*** Opening Source material ***

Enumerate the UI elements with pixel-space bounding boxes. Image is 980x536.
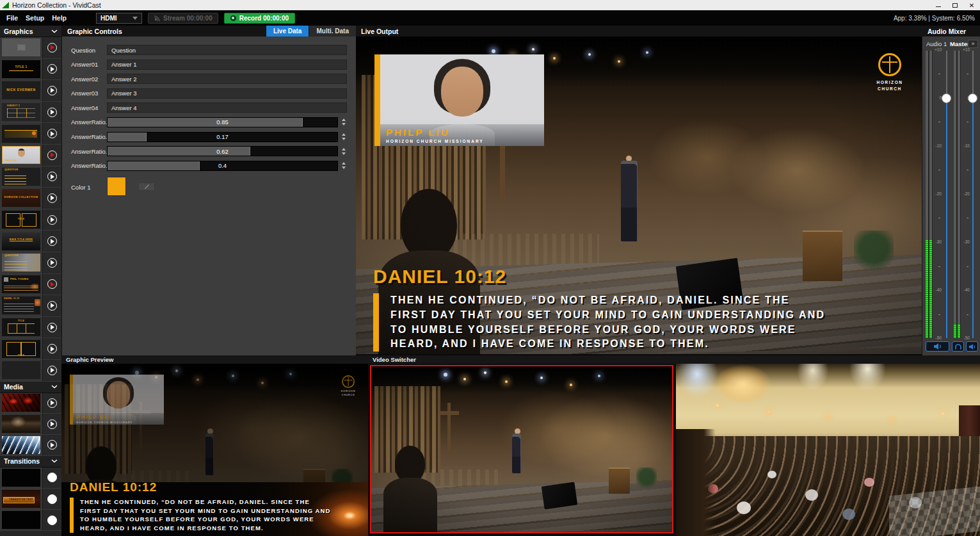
channel-label-master: Master: [950, 40, 970, 47]
field-input[interactable]: [107, 60, 347, 70]
menu-item[interactable]: Setup: [22, 14, 48, 22]
panel-title: Video Switcher: [373, 356, 416, 363]
output-device-select[interactable]: HDMI: [96, 13, 142, 24]
play-button[interactable]: [47, 398, 57, 408]
trigger-button[interactable]: [47, 473, 57, 482]
play-button[interactable]: [47, 440, 57, 450]
spin-down-button[interactable]: [342, 123, 346, 126]
play-button[interactable]: [47, 172, 57, 181]
tab-multi-data[interactable]: Multi. Data: [309, 26, 356, 37]
field-input[interactable]: [107, 74, 347, 84]
guest-name: PHILP LIU: [386, 127, 544, 138]
graphics-thumbnail[interactable]: TITLE 1: [0, 59, 42, 80]
play-button[interactable]: [47, 129, 57, 138]
graphics-thumbnail[interactable]: PHIL YOUNG: [0, 274, 42, 295]
graphics-thumbnail[interactable]: PHILP LIU: [0, 145, 42, 166]
fader-master[interactable]: [968, 51, 977, 338]
live-output-video: PHILP LIU HORIZON CHURCH MISSIONARY HORI…: [356, 37, 922, 354]
color-swatch[interactable]: [107, 177, 126, 196]
graphics-thumbnail[interactable]: TITLE: [0, 338, 42, 359]
spin-up-button[interactable]: [342, 162, 346, 165]
transition-thumbnail[interactable]: [0, 510, 42, 530]
menu-item[interactable]: Help: [48, 14, 70, 22]
ratio-slider[interactable]: 0.4: [107, 161, 338, 171]
spin-up-button[interactable]: [342, 148, 346, 150]
graphics-thumbnail[interactable]: QUESTION: [0, 252, 42, 273]
spin-down-button[interactable]: [342, 152, 346, 155]
menu-item[interactable]: File: [3, 14, 22, 22]
play-button[interactable]: [47, 150, 57, 160]
ratio-row: AnswerRatio... 0.17: [71, 132, 347, 142]
spin-up-button[interactable]: [342, 133, 346, 136]
stream-button[interactable]: Stream 00:00:00: [148, 13, 218, 24]
play-button[interactable]: [47, 366, 57, 375]
spin-up-button[interactable]: [342, 118, 346, 121]
field-label: Answer04: [71, 104, 107, 111]
camera-source-1-active[interactable]: [370, 365, 673, 533]
play-button[interactable]: [47, 236, 57, 246]
media-thumbnail[interactable]: [0, 435, 42, 455]
transitions-section-header[interactable]: Transitions: [0, 456, 61, 467]
monitor-headphones-button[interactable]: [952, 341, 964, 352]
play-button[interactable]: [47, 419, 57, 429]
fader-knob[interactable]: [942, 93, 951, 103]
fader-audio1[interactable]: [942, 51, 951, 338]
play-button[interactable]: [47, 344, 57, 353]
play-button[interactable]: [47, 215, 57, 225]
trigger-button[interactable]: [47, 516, 57, 525]
field-label: AnswerRatio...: [71, 162, 107, 169]
ratio-slider[interactable]: 0.17: [107, 132, 338, 142]
ratio-slider[interactable]: 0.62: [107, 146, 338, 156]
graphics-thumbnail[interactable]: SUBJECT 2: [0, 102, 42, 123]
play-button[interactable]: [47, 258, 57, 268]
graphics-thumbnail[interactable]: TITLE: [0, 317, 42, 338]
graphics-thumbnail[interactable]: DANIEL 10:12: [0, 295, 42, 316]
graphics-thumbnail[interactable]: QUESTION: [0, 166, 42, 188]
maximize-button[interactable]: [947, 0, 963, 10]
field-input[interactable]: [107, 88, 347, 99]
graphics-thumbnail[interactable]: DANIEL 10:12: [0, 123, 42, 144]
field-label: AnswerRatio...: [71, 133, 107, 140]
media-thumbnail[interactable]: [0, 414, 42, 434]
spin-down-button[interactable]: [342, 138, 346, 140]
play-button[interactable]: [47, 323, 57, 332]
media-item: [0, 435, 61, 456]
graphics-thumbnail[interactable]: MAIN TITLE HERE: [0, 231, 42, 252]
graphics-section-header[interactable]: Graphics: [0, 26, 61, 37]
record-button[interactable]: Record 00:00:00: [224, 13, 295, 24]
play-button[interactable]: [47, 43, 57, 53]
fader-knob[interactable]: [968, 93, 977, 103]
graphics-thumbnail[interactable]: [0, 37, 42, 58]
mute-master-button[interactable]: [966, 341, 978, 352]
play-button[interactable]: [47, 108, 57, 117]
app-window: Horizon Collection - VividCast ✕ FileSet…: [0, 0, 980, 536]
media-thumbnail[interactable]: [0, 393, 42, 414]
ratio-slider[interactable]: 0.85: [107, 117, 338, 127]
minimize-button[interactable]: [930, 0, 947, 10]
graphics-thumbnail[interactable]: NICK EVERMEN: [0, 80, 42, 101]
guest-role: HORIZON CHURCH MISSIONARY: [386, 139, 544, 143]
panel-title: Live Output: [356, 28, 398, 35]
spin-down-button[interactable]: [342, 166, 346, 169]
field-input[interactable]: [107, 102, 347, 113]
camera-source-2[interactable]: [676, 364, 980, 536]
graphics-thumbnail[interactable]: [0, 360, 42, 381]
play-button[interactable]: [47, 279, 57, 289]
play-button[interactable]: [47, 193, 57, 203]
graphics-thumbnail[interactable]: TITLE: [0, 209, 42, 231]
transition-thumbnail[interactable]: TRANSITION TEXT: [0, 489, 42, 509]
play-button[interactable]: [47, 301, 57, 311]
transition-thumbnail[interactable]: [0, 467, 42, 488]
field-input[interactable]: [107, 45, 347, 55]
graphics-thumbnail[interactable]: HORIZON COLLECTION: [0, 188, 42, 209]
graphics-item: QUESTION: [0, 252, 61, 274]
play-button[interactable]: [47, 86, 57, 95]
color-picker-button[interactable]: [138, 183, 155, 191]
play-button[interactable]: [47, 64, 57, 74]
media-section-header[interactable]: Media: [0, 382, 61, 393]
tab-live-data[interactable]: Live Data: [266, 26, 309, 37]
audio-mixer-panel: Audio Mixer Audio 1 Master » +100-10-20-…: [922, 26, 980, 355]
close-button[interactable]: ✕: [963, 0, 980, 10]
mute-audio1-button[interactable]: [926, 341, 949, 352]
trigger-button[interactable]: [47, 494, 57, 504]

*** Closing Source material ***

=== Description of the task ===
Copy out the records above in full, exactly as written, but not the pictures.

=== The completed task ===
Enumerate the UI elements with pixel-space bounding boxes. Image is 980x536.
channel-label-master: Master: [950, 40, 970, 47]
field-input[interactable]: [107, 60, 347, 70]
menu-item[interactable]: Setup: [22, 14, 48, 22]
panel-title: Video Switcher: [373, 356, 416, 363]
output-device-select[interactable]: HDMI: [96, 13, 142, 24]
play-button[interactable]: [47, 398, 57, 408]
trigger-button[interactable]: [47, 473, 57, 482]
play-button[interactable]: [47, 440, 57, 450]
spin-down-button[interactable]: [342, 123, 346, 126]
play-button[interactable]: [47, 172, 57, 181]
tab-multi-data[interactable]: Multi. Data: [309, 26, 356, 37]
field-input[interactable]: [107, 74, 347, 84]
guest-name: PHILP LIU: [386, 127, 544, 138]
graphics-thumbnail[interactable]: TITLE 1: [0, 59, 42, 80]
play-button[interactable]: [47, 129, 57, 138]
graphics-thumbnail[interactable]: PHIL YOUNG: [0, 274, 42, 295]
graphics-thumbnail[interactable]: PHILP LIU: [0, 145, 42, 166]
fader-master[interactable]: [968, 51, 977, 338]
live-output-video: PHILP LIU HORIZON CHURCH MISSIONARY HORI…: [356, 37, 922, 354]
color-swatch[interactable]: [107, 177, 126, 196]
graphics-thumbnail[interactable]: TITLE: [0, 338, 42, 359]
spin-up-button[interactable]: [342, 162, 346, 165]
transition-thumbnail[interactable]: [0, 510, 42, 530]
menu-item[interactable]: Help: [48, 14, 70, 22]
ratio-slider[interactable]: 0.4: [107, 161, 338, 171]
spin-up-button[interactable]: [342, 148, 346, 150]
graphics-thumbnail[interactable]: QUESTION: [0, 252, 42, 273]
spin-down-button[interactable]: [342, 152, 346, 155]
menu-item[interactable]: File: [3, 14, 22, 22]
play-button[interactable]: [47, 150, 57, 160]
ratio-row: AnswerRatio... 0.17: [71, 132, 347, 142]
spin-up-button[interactable]: [342, 133, 346, 136]
stream-button[interactable]: Stream 00:00:00: [148, 13, 218, 24]
play-button[interactable]: [47, 366, 57, 375]
spin-up-button[interactable]: [342, 118, 346, 121]
field-label: Answer04: [71, 104, 107, 111]
camera-source-1-active[interactable]: [370, 365, 673, 533]
play-button[interactable]: [47, 236, 57, 246]
media-thumbnail[interactable]: [0, 435, 42, 455]
transitions-section-header[interactable]: Transitions: [0, 456, 61, 467]
monitor-headphones-button[interactable]: [952, 341, 964, 352]
play-button[interactable]: [47, 419, 57, 429]
fader-knob[interactable]: [942, 93, 951, 103]
fader-audio1[interactable]: [942, 51, 951, 338]
play-button[interactable]: [47, 344, 57, 353]
play-button[interactable]: [47, 215, 57, 225]
trigger-button[interactable]: [47, 516, 57, 525]
field-label: AnswerRatio...: [71, 162, 107, 169]
ratio-slider[interactable]: 0.17: [107, 132, 338, 142]
ratio-slider[interactable]: 0.62: [107, 146, 338, 156]
graphics-thumbnail[interactable]: SUBJECT 2: [0, 102, 42, 123]
play-button[interactable]: [47, 258, 57, 268]
graphics-thumbnail[interactable]: TITLE: [0, 317, 42, 338]
graphics-thumbnail[interactable]: DANIEL 10:12: [0, 295, 42, 316]
graphics-thumbnail[interactable]: QUESTION: [0, 166, 42, 188]
maximize-button[interactable]: [947, 0, 963, 10]
field-input[interactable]: [107, 88, 347, 99]
graphics-thumbnail[interactable]: DANIEL 10:12: [0, 123, 42, 144]
field-label: AnswerRatio...: [71, 133, 107, 140]
media-thumbnail[interactable]: [0, 414, 42, 434]
spin-down-button[interactable]: [342, 138, 346, 140]
play-button[interactable]: [47, 323, 57, 332]
media-item: [0, 435, 61, 456]
graphics-thumbnail[interactable]: MAIN TITLE HERE: [0, 231, 42, 252]
graphics-section-header[interactable]: Graphics: [0, 26, 61, 37]
record-button[interactable]: Record 00:00:00: [224, 13, 295, 24]
play-button[interactable]: [47, 43, 57, 53]
fader-knob[interactable]: [968, 93, 977, 103]
graphics-thumbnail[interactable]: [0, 37, 42, 58]
mute-master-button[interactable]: [966, 341, 978, 352]
play-button[interactable]: [47, 108, 57, 117]
app-window: Horizon Collection - VividCast ✕ FileSet…: [0, 0, 980, 536]
media-thumbnail[interactable]: [0, 393, 42, 414]
ratio-slider[interactable]: 0.85: [107, 117, 338, 127]
minimize-button[interactable]: [930, 0, 947, 10]
graphics-thumbnail[interactable]: NICK EVERMEN: [0, 80, 42, 101]
guest-role: HORIZON CHURCH MISSIONARY: [386, 139, 544, 143]
panel-title: Live Output: [356, 28, 398, 35]
spin-down-button[interactable]: [342, 166, 346, 169]
field-input[interactable]: [107, 102, 347, 113]
camera-source-2[interactable]: [676, 364, 980, 536]
graphics-thumbnail[interactable]: [0, 360, 42, 381]
play-button[interactable]: [47, 279, 57, 289]
play-button[interactable]: [47, 193, 57, 203]
graphics-thumbnail[interactable]: TITLE: [0, 209, 42, 231]
transition-thumbnail[interactable]: TRANSITION TEXT: [0, 489, 42, 509]
play-button[interactable]: [47, 301, 57, 311]
transition-thumbnail[interactable]: [0, 467, 42, 488]
field-input[interactable]: [107, 45, 347, 55]
graphics-thumbnail[interactable]: HORIZON COLLECTION: [0, 188, 42, 209]
graphics-item: QUESTION: [0, 252, 61, 274]
play-button[interactable]: [47, 86, 57, 95]
color-picker-button[interactable]: [138, 183, 155, 191]
play-button[interactable]: [47, 64, 57, 74]
media-section-header[interactable]: Media: [0, 382, 61, 393]
tab-live-data[interactable]: Live Data: [266, 26, 309, 37]
audio-mixer-panel: Audio Mixer Audio 1 Master » +100-10-20-…: [922, 26, 980, 355]
close-button[interactable]: ✕: [963, 0, 980, 10]
mute-audio1-button[interactable]: [926, 341, 949, 352]
trigger-button[interactable]: [47, 494, 57, 504]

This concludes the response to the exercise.